He didn’t get the chance to finish. The sleeping drought she mixed in his soda had done its job. Elyra closed the door quietly and turned back to the room. She set to work. Once she tossed the threadbare area rug off to the side, she took the red chalk from her pocket and began sketching out a pentagram framed with foreign runes on the rough hardwood floor. Elyra scanned the altar in Eli’s room and grabbed five pillar candles to place at each point of the star. Now the hard part.
She went to Eli’s bed and grabbed his lean, muscled arm with both hands and pulled with her full weight. Even though they were twins, Eli was a lot bigger than Elyra, and heavier. His limp body fell to the floor with a thud and Elyra cursed under her breath. She waited a moment to hear any movement in the house. When no sound came, she began dragging him to the center of the pentagram. Once everything was in place, she sat by him, placing his head in her lap, athame ready in her hand.
Elyra knew the blood rites that were required for the Siphon to gain the power of another individual. She read every text she could find, far away from the watchful gaze of her family. She’d spent hours studying the incantation, preparing for this moment.
She made the cut quickly, in a rush to get it over with. A fine, distinct line across her brother’s neck appeared. The blood seeped up, slowly. She hadn’t gone deep enough, hadn’t used enough pressure. How thick was his neck anyway? She repeated the swiping motion, pushing the blade of her athame harder into Eli’s throat. The crimson liquid splattered against her hand and began to pool on the floor, spreading onto Elyra’s crossed legs. As the warm, thick blood was connecting with her skin, Elyra had begun reciting the ancient incantation quietly as not to wake anyone. The words felt foreign on her lips and her tongue worked clumsily to form the lines.
She slit her wrists quickly with the same athame she had used to snuff the life out of Eli. As she held her arms low into the pooling blood, she continued the spell. Eli’s blood began to bubble on the floor, quickly turning into tendrils of scarlet, wrapping around her hands, reaching into the gashes in her wrists. Elyra hissed in pain as her brother’s blood began to seep into her. It was a searing, unnatural feeling.

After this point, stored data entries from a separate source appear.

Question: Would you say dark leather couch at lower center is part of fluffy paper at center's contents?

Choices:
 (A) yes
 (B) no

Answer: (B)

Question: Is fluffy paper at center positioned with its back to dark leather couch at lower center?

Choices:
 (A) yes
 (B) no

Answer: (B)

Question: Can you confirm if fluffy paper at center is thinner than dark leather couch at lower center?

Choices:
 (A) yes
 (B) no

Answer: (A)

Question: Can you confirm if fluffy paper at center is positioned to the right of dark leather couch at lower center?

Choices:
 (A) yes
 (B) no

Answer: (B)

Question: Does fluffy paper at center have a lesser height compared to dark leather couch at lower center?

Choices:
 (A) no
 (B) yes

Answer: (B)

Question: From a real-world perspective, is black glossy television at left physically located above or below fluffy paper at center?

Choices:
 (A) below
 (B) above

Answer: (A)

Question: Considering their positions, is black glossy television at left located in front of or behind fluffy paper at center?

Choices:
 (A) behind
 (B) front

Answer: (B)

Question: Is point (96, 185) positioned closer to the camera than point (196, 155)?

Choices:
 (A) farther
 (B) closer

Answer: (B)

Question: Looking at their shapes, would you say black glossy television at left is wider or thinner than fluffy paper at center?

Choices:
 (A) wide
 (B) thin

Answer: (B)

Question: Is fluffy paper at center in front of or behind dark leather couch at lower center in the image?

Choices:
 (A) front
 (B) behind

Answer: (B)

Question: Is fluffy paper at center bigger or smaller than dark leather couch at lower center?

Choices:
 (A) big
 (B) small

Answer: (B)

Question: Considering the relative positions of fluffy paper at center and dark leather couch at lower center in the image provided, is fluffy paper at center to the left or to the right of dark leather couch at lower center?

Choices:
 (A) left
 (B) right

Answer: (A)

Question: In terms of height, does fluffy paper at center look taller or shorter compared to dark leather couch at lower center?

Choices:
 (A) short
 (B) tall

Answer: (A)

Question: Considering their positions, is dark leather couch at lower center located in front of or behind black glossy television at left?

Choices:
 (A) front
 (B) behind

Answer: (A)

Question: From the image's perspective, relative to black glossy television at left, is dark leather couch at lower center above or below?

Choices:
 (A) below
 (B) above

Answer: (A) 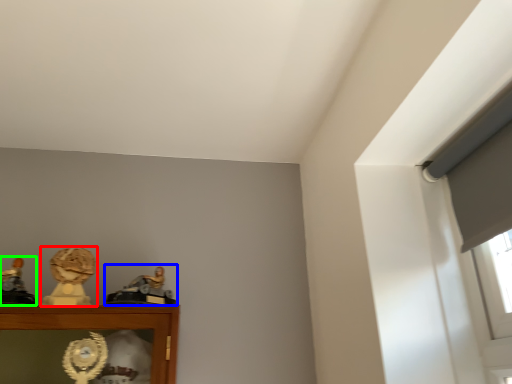 Question: Considering the real-world distances, which object is closest to character sculpture (highlighted by a red box)? character sculpture (highlighted by a blue box) or character sculpture (highlighted by a green box).

Choices:
 (A) character sculpture
 (B) character sculpture

Answer: (A) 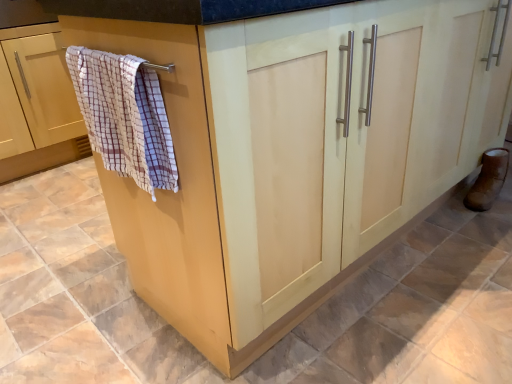 Locate an element on the screen. This screenshot has height=384, width=512. empty space that is ontop of brown leather boot at lower right is located at coordinates tap(494, 158).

After Eli’s blood had been drained, the slits in Elyra’s wrists closed on their own. The new skin was fresh and pink, leaving no trace of the gory scenario that had just ensued. Her breath came fast, her heart racing with the rush of power that now filled her. She could feel it in every inch of her skin, every vein in her body. Her body shook in bewilderment and wonder. This was what she could have. Energy. Power. Life.
The silence of the house settled around her like a weighted blanket. Her childhood home had remained quiet, but she knew she wouldn’t be safe given what she had done- she’d planned on it. Her parents and the elders would exile her into a dream-state of nightmares for what she had done- a spellbound realm of mental and spiritual darkness with no escape. She knew she would have to run. Elyra went quickly to her room and grabbed her backpack, already packed and waiting, from her closet.

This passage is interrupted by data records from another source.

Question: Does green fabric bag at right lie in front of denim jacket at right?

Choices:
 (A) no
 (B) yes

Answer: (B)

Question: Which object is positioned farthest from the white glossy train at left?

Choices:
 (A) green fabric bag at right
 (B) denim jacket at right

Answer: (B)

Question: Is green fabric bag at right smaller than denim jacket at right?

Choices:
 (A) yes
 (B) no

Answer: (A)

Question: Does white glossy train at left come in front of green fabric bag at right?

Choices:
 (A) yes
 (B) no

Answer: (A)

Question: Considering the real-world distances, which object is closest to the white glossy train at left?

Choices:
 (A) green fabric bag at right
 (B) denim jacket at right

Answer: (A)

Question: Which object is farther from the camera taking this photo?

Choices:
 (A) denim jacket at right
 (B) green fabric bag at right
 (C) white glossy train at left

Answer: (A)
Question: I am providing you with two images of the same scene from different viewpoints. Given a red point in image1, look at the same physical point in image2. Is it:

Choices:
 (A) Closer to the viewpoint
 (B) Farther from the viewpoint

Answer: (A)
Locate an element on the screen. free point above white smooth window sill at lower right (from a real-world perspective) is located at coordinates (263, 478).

The stairs groaned as she crept to the first floor. She made her way to her parents’ bedroom, trying her best not to make a sound. She needed money, and her dad always had a stash for emergencies. Elyra was pretty sure this qualified as an emergency, for her at least. She stopped by their bed on her way to their closet. Standing over them, she was caught for a moment by a twisted thought. “Should I kill them?” She had wondered. Was this her chance for revenge for the isolated childhood they’d given her? The guarded conversations, the wary looks, the constant whispers when they thought she wasn’t paying attention. Payback for all the times she was never as perfect as Eli? “I was never good enough for them,” her mind continued, working through her tangled emotions. “I was never Eli. Well, look at me now, Mom. I’m the one calling the shots.”
Then and there she decided. Elyra would repeat the ritual she had used only moments before on the golden boy that now lay dead on his bedroom floor. Thankfully, her father had always been a heavy sleeper- evident by his congested snoring. Her mother on the other hand religiously complained of insomnia, which she remedied with potions and tonics. She seemed sound asleep, so Elyra proceeded. She drew a rough pentagram with one of her mother’s ruby red lipsticks- the kind she had never let Elyra use. The athame made quick work of them both, and Elyra dragged their bleeding corpses from their bed to the pentagram on the hardwood floor. She began the spell immediately, without hesitation. The dark magic took from her parents every ounce of blood, and with it, their power, just as it had done to their darling Eli. She took it in with greedy fervor.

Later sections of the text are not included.